**Task item**
Using only the records, tally the lines with "siap" in them and state that total by itself.

[[ Source data, beginning ]]

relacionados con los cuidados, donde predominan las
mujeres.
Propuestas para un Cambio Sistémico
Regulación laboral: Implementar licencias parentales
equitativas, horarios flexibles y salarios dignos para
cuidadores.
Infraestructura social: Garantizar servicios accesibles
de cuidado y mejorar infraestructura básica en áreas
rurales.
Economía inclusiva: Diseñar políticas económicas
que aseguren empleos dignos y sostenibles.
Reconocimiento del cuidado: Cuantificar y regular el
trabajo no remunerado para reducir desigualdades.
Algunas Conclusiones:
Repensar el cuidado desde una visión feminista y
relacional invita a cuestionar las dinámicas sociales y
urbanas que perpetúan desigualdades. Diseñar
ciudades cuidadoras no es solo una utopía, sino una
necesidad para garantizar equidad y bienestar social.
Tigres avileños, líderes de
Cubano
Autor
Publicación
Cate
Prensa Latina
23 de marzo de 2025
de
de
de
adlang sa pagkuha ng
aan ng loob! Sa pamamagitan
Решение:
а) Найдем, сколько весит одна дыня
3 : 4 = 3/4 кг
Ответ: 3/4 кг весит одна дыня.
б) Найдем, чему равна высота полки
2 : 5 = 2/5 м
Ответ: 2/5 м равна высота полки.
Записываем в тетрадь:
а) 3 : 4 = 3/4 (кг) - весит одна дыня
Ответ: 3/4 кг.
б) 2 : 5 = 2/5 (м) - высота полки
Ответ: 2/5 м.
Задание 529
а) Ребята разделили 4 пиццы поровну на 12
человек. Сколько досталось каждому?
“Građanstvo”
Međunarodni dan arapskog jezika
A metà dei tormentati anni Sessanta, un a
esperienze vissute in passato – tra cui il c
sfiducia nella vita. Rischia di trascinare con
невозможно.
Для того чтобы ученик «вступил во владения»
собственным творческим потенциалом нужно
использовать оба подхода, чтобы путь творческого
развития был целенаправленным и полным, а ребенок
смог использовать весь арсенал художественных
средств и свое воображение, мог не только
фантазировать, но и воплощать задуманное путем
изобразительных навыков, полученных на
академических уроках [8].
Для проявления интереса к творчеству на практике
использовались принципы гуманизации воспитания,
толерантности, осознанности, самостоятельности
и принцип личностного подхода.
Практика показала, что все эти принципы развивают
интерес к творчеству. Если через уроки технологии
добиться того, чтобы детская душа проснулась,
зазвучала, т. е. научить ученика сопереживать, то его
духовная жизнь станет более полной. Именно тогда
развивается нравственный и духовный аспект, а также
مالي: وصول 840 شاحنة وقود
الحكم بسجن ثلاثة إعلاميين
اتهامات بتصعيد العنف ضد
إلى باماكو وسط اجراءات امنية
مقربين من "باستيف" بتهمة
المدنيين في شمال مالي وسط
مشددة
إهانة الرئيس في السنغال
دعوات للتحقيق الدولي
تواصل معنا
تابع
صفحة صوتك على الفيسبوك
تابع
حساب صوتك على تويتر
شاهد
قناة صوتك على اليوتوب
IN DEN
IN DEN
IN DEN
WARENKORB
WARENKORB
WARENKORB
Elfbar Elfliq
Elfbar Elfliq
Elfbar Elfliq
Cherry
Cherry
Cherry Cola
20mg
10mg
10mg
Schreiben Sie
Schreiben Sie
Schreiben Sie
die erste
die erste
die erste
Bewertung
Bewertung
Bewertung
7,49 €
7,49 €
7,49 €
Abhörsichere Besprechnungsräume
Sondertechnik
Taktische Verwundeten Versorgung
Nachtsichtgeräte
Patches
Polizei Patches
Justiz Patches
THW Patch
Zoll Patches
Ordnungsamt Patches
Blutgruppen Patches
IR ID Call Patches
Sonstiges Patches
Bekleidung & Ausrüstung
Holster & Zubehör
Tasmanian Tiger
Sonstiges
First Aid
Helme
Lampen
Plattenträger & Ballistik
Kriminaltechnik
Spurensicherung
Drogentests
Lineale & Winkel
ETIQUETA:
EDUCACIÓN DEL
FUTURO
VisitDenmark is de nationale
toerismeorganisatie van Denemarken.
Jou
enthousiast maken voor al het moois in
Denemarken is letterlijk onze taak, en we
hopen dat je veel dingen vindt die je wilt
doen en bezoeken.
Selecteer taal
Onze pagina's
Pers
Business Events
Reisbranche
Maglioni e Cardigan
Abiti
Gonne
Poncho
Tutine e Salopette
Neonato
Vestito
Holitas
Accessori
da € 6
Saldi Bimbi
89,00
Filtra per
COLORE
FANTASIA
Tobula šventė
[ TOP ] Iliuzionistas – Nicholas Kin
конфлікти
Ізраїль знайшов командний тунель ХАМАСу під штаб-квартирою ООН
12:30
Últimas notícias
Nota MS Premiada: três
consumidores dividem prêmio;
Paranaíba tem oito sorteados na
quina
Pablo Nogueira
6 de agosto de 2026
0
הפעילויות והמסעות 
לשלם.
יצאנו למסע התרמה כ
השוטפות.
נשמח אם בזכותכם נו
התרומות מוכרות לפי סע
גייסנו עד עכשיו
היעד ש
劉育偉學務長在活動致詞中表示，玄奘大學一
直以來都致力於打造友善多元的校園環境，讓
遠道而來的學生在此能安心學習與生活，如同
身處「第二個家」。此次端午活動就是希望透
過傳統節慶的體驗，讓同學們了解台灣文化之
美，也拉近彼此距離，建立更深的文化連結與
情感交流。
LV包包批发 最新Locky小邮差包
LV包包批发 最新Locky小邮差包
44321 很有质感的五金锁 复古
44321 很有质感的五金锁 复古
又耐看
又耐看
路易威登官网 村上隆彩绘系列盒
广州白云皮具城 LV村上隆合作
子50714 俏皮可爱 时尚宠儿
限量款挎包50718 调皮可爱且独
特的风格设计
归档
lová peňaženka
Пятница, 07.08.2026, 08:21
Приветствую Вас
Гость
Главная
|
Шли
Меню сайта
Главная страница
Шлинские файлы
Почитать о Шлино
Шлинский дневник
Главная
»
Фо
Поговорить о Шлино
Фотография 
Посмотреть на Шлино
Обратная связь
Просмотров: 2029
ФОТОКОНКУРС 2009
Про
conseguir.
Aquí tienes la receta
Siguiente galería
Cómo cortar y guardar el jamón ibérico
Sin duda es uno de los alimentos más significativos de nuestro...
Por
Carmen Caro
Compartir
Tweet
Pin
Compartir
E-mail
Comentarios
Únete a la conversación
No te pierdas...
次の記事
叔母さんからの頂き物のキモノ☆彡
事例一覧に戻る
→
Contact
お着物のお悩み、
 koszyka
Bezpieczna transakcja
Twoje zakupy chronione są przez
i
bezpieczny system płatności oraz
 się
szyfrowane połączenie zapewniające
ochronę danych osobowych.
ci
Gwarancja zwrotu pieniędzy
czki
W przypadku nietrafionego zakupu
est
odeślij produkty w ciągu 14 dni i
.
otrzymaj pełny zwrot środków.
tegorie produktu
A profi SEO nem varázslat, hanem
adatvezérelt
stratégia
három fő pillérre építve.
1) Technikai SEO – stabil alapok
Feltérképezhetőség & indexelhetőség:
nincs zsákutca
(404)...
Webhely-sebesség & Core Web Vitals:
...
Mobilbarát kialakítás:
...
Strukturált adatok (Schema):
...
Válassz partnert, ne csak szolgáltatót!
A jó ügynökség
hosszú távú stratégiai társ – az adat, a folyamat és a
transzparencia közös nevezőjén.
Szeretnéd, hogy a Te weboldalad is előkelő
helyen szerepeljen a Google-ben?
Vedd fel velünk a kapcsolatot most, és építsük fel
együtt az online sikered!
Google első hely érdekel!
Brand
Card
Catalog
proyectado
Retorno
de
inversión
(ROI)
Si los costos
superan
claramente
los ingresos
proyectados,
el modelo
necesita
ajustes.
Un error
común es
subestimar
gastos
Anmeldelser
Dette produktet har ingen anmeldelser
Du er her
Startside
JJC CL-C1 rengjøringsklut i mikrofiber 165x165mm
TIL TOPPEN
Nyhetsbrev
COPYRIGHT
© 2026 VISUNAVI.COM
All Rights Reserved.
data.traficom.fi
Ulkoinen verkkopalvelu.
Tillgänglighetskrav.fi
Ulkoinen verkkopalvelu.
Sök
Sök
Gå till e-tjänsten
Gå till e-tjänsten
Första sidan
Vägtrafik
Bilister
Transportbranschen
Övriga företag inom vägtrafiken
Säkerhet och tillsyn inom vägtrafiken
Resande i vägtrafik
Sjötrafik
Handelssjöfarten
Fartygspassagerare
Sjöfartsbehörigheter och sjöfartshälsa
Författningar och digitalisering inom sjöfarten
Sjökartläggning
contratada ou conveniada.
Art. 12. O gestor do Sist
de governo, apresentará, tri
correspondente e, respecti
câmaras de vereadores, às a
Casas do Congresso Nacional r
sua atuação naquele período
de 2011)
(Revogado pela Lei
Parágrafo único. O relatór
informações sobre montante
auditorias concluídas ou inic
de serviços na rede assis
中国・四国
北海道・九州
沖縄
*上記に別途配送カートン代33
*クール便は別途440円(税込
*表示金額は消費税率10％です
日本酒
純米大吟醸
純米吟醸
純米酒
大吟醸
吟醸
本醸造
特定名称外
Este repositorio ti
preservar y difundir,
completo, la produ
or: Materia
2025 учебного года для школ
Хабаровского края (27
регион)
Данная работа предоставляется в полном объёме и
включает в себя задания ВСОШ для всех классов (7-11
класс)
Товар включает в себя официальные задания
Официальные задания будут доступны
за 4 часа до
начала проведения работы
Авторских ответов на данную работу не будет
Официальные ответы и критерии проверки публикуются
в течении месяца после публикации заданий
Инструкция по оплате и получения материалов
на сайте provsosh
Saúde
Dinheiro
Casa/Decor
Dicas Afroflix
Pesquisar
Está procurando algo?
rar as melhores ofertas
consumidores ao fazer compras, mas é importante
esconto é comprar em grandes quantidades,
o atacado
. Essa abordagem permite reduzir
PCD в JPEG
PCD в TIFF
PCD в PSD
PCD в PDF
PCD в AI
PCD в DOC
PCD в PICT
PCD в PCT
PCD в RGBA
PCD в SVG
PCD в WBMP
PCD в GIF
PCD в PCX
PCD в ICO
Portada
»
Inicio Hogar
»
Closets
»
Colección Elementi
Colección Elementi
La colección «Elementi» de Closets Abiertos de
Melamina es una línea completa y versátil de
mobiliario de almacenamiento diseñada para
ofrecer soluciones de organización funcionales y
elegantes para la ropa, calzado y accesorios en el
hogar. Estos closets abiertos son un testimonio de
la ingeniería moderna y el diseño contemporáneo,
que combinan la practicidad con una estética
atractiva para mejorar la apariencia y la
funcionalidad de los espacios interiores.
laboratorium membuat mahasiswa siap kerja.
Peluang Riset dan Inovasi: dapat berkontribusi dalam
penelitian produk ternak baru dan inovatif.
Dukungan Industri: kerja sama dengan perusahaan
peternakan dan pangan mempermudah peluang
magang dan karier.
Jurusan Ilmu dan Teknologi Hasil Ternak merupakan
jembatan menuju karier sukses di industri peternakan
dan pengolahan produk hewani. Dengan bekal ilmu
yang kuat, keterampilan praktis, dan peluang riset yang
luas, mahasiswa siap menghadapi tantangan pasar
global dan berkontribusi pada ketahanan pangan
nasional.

[[ Source data, end ]]

**Reply**
2